Barnaby Joyce tried to bounce back to the top echelon of Australia politics this week – forcing yet another leadership challenge for a party in government, although unlike the prime ministerial churn for which Australia has become notorious over the past decade, Joyce is from the Nationals, the junior party in the ruling coalition, and he was seeking to return as deputy prime minister.

Readers overseas who even know the name Barnaby Joyce might better recognise him from the celebrity pages, rather than the day-to-day coverage of local politics. Australia’s parliament has long featured a self-styled loud man of the bush where the Nationals enjoy a rural base, with a big hat, big opinions, and regularly as not, a big influence. In 2015, as leader of the Nationals and in the job as deputy prime minister as well as agriculture minister, Joyce had an infamous run-in with Hollywood stars Johnny Depp and Amber Heard, threatening to euthanize the then-couple’s dogs, Pistol and Boo, for slipping past quarantine checks after flying to Australia on a private jet. It’d be hard to script a better tabloid saga.

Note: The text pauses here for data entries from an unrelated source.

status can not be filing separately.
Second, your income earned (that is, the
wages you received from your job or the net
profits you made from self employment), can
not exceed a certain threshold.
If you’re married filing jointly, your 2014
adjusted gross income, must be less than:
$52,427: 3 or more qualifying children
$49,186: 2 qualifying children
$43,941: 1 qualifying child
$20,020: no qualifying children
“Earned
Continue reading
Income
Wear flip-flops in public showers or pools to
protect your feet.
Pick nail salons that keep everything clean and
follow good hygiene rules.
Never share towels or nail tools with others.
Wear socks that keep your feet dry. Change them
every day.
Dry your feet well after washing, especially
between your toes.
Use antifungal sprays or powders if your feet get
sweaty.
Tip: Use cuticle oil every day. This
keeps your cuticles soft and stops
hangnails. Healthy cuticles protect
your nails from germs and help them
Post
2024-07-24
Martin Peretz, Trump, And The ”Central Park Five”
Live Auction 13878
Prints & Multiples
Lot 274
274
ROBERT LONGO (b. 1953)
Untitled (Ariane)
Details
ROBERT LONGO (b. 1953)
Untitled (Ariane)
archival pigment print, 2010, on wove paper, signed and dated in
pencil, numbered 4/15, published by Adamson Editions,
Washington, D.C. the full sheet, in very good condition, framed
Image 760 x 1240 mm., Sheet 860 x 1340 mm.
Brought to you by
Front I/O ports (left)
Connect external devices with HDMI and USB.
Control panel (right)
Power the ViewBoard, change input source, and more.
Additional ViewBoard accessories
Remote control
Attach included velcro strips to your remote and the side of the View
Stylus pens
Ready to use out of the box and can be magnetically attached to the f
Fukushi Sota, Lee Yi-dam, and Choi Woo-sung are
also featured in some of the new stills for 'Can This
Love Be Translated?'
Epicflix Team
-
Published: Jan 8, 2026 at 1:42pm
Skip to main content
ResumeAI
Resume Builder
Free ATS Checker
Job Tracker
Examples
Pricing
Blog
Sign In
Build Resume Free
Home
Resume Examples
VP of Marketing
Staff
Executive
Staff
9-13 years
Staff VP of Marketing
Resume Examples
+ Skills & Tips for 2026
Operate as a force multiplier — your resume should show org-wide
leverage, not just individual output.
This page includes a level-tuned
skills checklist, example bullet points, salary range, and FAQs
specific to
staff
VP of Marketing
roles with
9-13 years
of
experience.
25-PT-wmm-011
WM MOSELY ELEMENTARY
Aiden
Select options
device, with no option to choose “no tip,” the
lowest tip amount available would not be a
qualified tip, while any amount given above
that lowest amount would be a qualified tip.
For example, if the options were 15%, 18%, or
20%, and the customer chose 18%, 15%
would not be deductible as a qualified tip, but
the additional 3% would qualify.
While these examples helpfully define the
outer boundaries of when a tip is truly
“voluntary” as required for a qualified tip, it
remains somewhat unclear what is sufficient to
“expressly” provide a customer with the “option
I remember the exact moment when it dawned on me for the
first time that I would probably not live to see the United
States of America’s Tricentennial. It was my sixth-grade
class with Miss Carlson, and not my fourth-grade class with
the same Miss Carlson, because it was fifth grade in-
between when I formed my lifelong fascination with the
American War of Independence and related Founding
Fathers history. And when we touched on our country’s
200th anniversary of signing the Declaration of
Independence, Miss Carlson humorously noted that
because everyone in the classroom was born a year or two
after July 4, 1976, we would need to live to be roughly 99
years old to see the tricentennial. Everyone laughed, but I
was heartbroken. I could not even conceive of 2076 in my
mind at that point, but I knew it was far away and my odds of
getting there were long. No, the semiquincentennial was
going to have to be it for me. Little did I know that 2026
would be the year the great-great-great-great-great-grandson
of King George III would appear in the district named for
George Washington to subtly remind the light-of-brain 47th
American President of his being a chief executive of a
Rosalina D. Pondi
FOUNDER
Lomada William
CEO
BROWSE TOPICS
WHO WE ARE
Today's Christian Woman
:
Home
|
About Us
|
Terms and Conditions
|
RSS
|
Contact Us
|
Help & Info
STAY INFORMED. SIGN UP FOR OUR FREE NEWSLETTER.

Still, there is plenty of material. Joyce later hit the local headlines with his own troubles. He ran afoul of the constitutional crisis of who could or couldn’t sit in parliament – it turned out Joyce was a Kiwi citizen by birthright, and therefore ineligible for federal office. He won back his seat in 2017, only to then lose the Nationals leadership and deputy PM’s job months later over a relationship with a staff member and allegations of favouritism, an episode that would see ministerial guidelines for conduct changed and introduce the term “bonk ban” to the political lexicon. Australians do love the vernacular.

Joyce’s comeback might have been quashed for now, but his leadership challenge is a clear reminder of the still friable character of Australian politics.

It was more recent trouble with ministerial guidelines that offered Joyce a chance for a comeback. Nationals senator Bridget McKenzie was eventually pressed to quit her cabinet job on Sunday following weeks of scandal over the allocation of $100 million in community sports grants in the lead-up to the last election, when she was sports minister and the most generous grants found their way to Coalition-targeted seats. Prime Minister Scott Morrison’s handling of the fallout had been called into question, along with a focus on the involvment of his own office in the grants allocation. So with McKenzie gone from the deputy job in the Nationals, Joyce saw a chance to go one better and reclaim the leadership.  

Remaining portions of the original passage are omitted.